[Opening AVAILABLE DATA section]

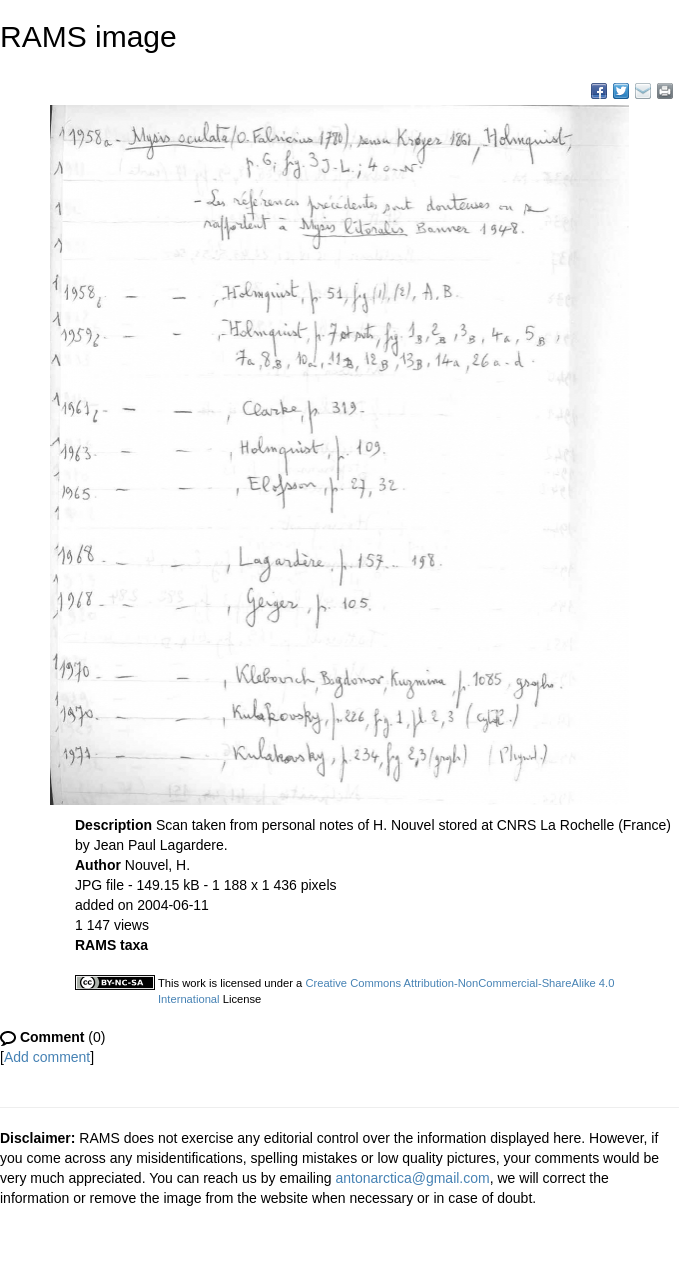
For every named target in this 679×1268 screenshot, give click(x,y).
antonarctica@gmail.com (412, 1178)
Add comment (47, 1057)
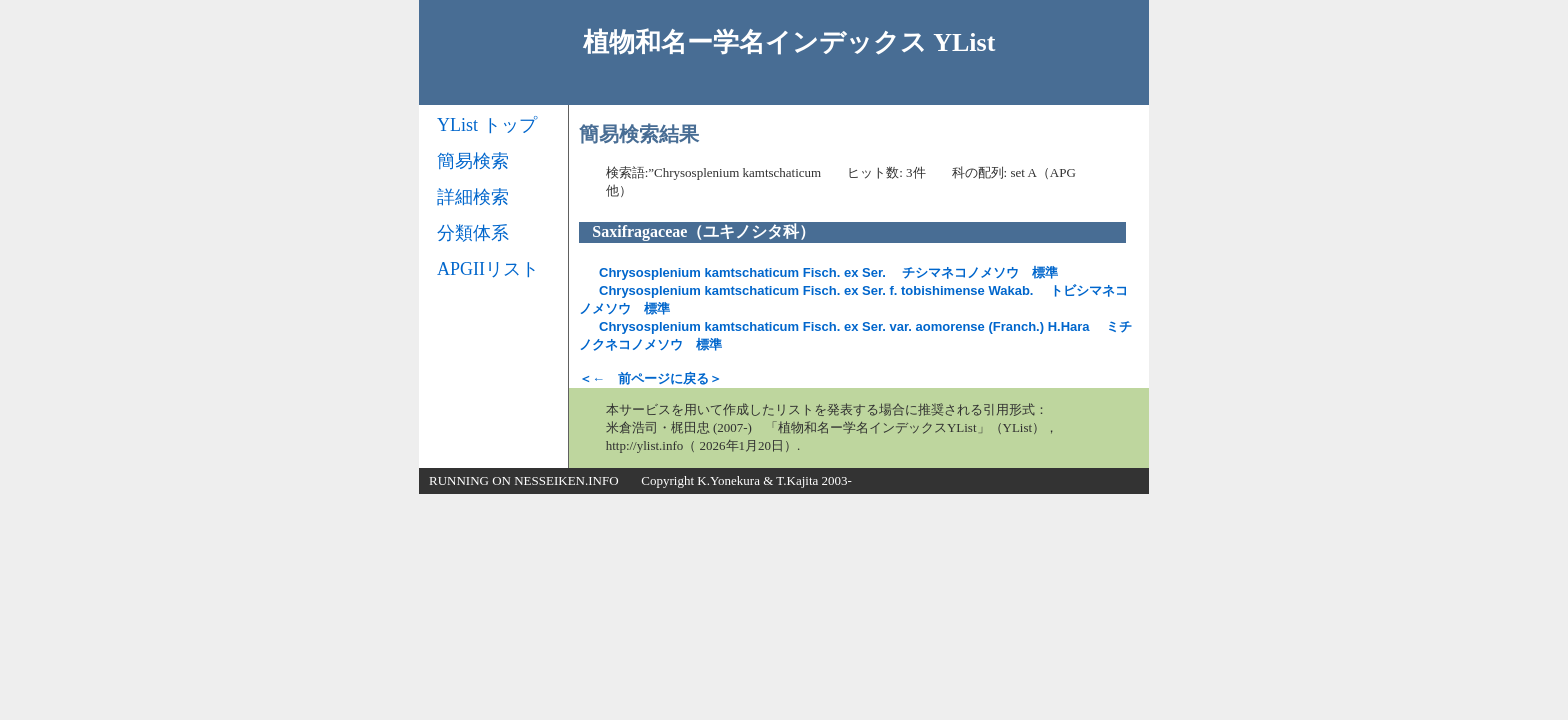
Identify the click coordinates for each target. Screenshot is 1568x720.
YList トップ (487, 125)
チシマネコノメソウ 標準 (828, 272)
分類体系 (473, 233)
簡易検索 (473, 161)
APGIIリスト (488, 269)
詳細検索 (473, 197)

[Closing AVAILABLE DATA section]
[Opening AVAILABLE DATA section]

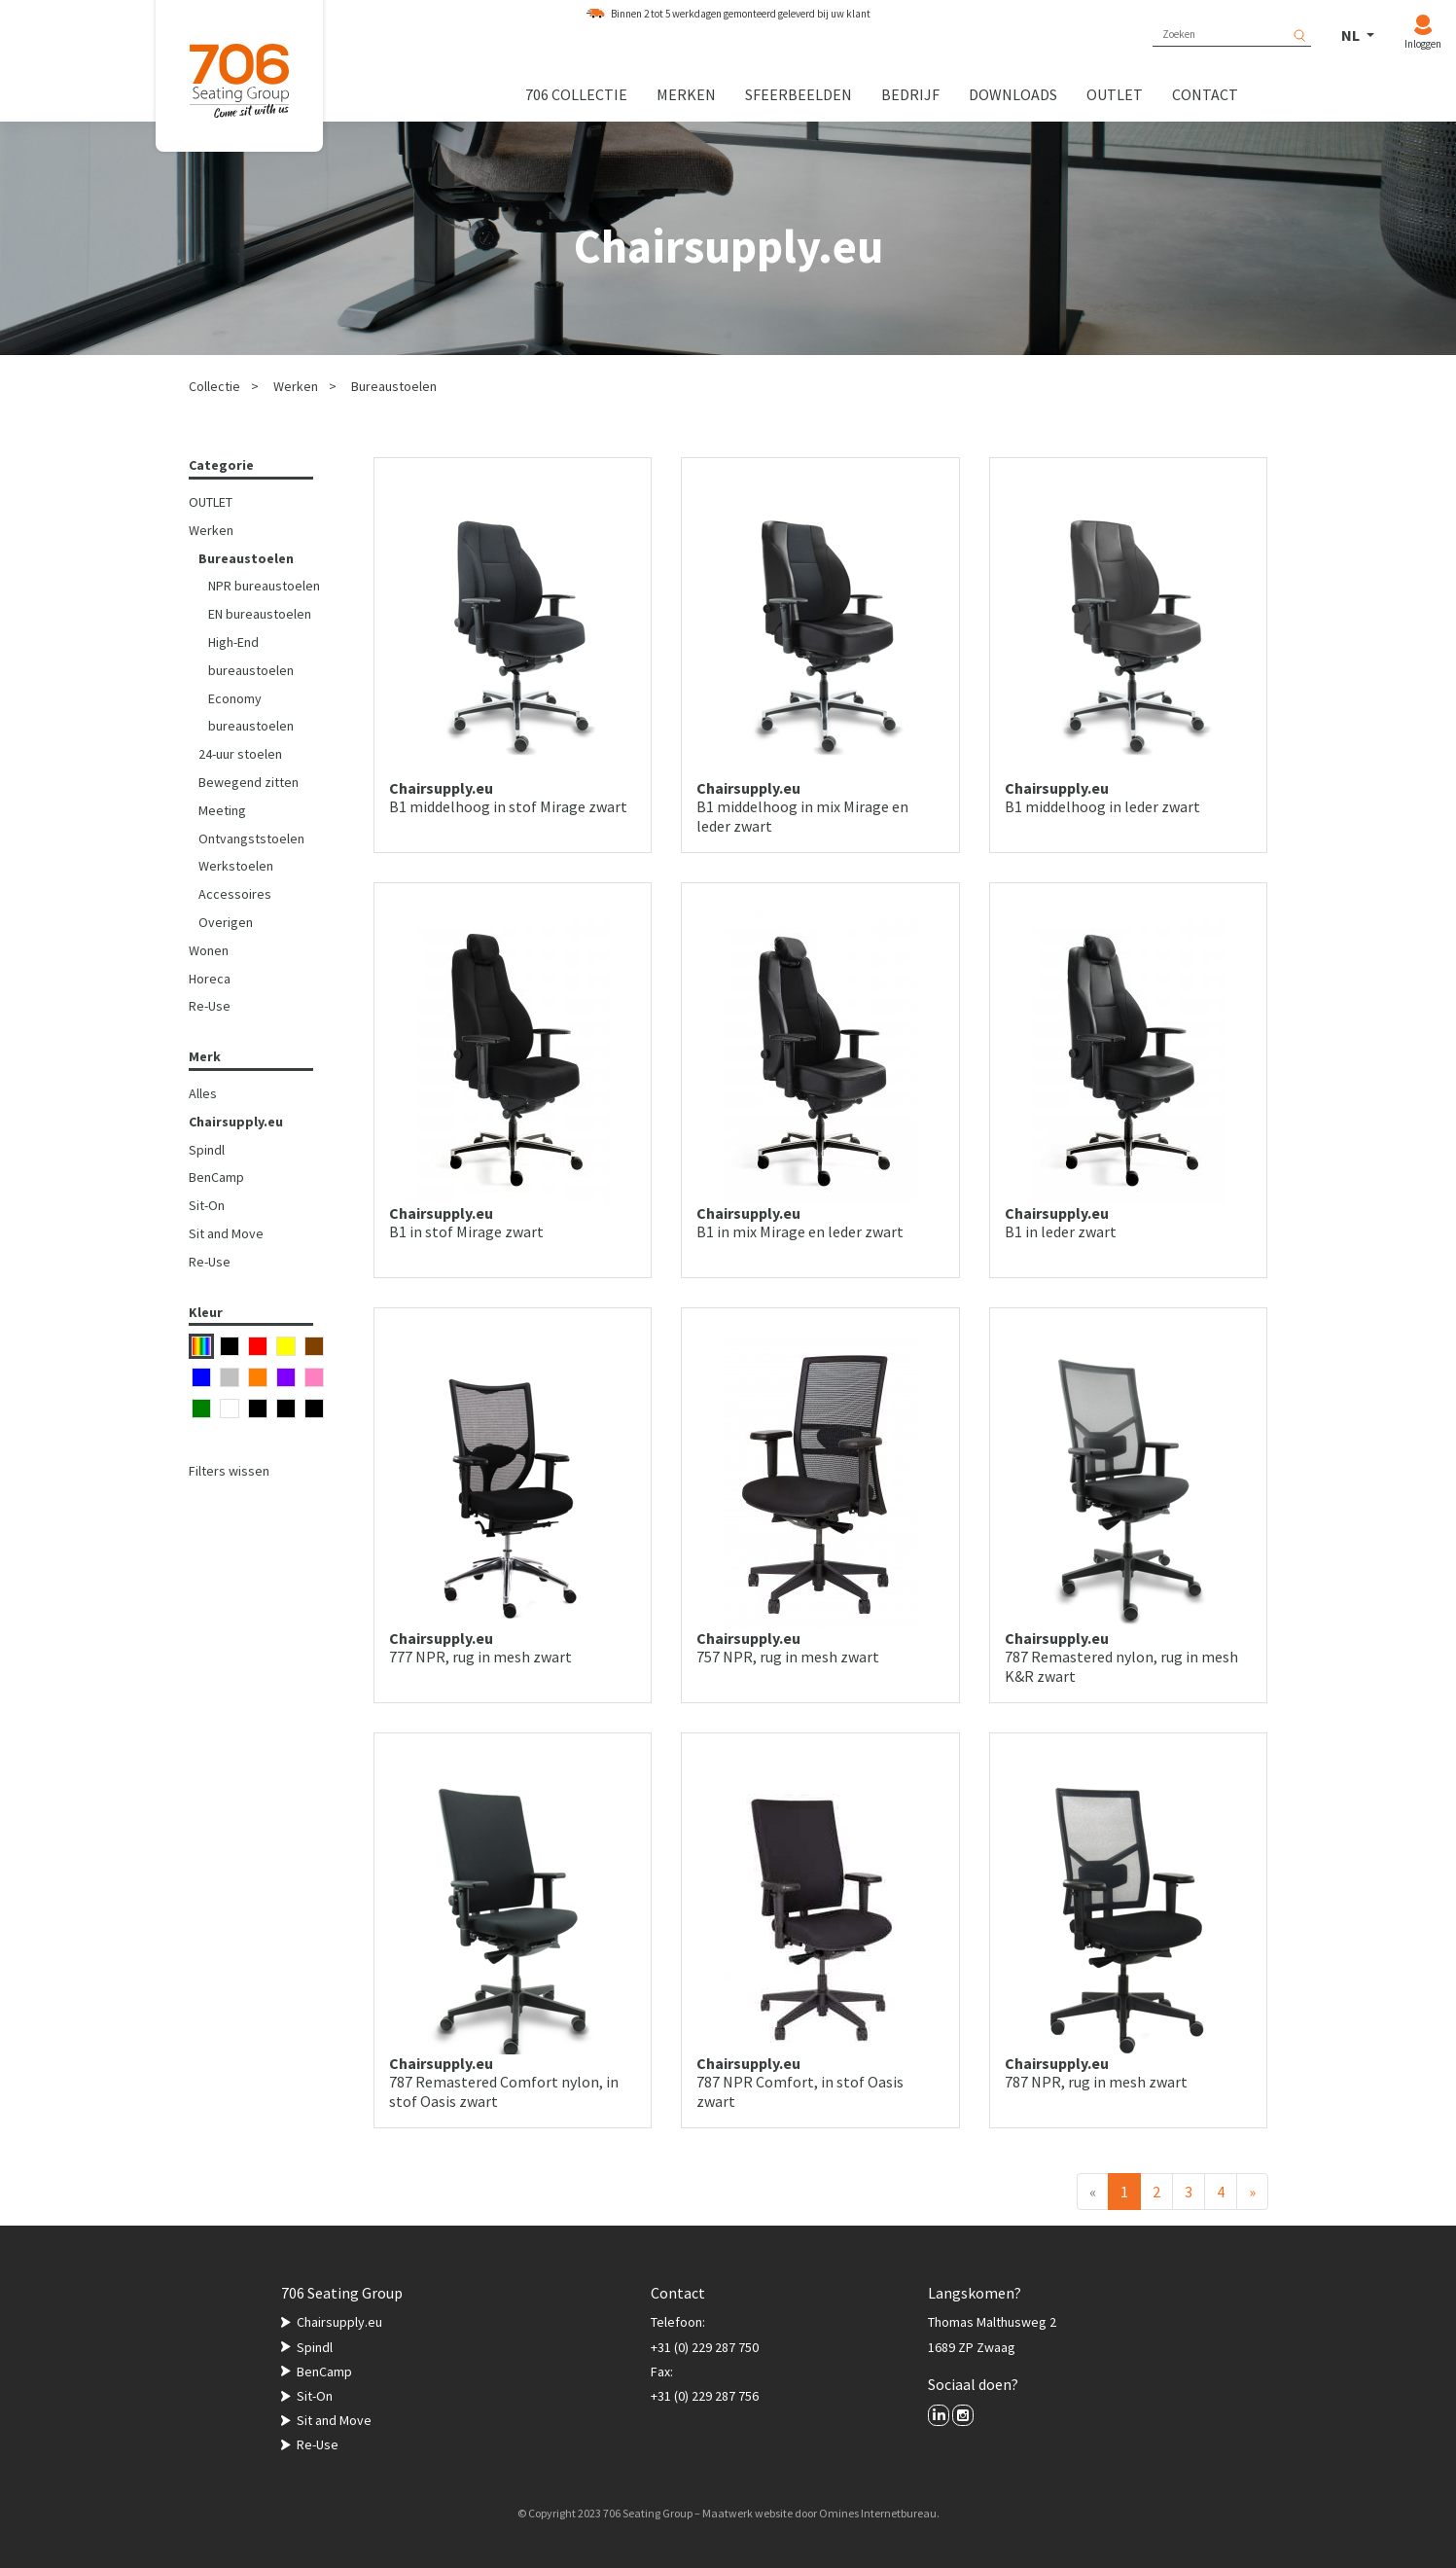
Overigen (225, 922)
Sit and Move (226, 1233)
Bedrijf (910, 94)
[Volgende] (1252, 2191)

[Closing AVAILABLE DATA section]

TASK GOAL -
Where a line above contains the word "click", copy that line.

RESULT -
For every named target in this 679×1268 screenshot, give click(x,y).
Identify the click coordinates for each target. Screenshot is 1568x720.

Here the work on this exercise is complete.